• Task item
Return each line of the records holding the string "Health".

** Opening Records for processing block **

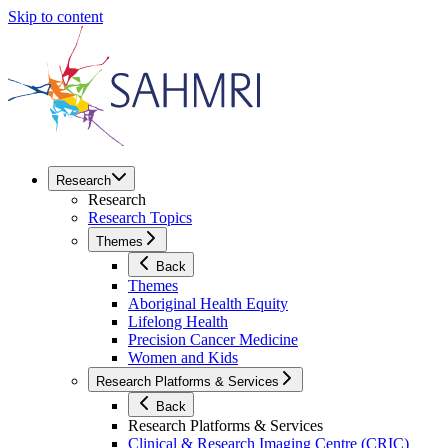
Skip to content
Research
Research
Research Topics
Themes
Back
Themes
Aboriginal Health Equity
Lifelong Health
Precision Cancer Medicine
Women and Kids
Research Platforms & Services
Back
Research Platforms & Services
Clinical & Research Imaging Centre (CRIC)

** Closing Records for processing block **

• Answer
Aboriginal Health Equity
Lifelong Health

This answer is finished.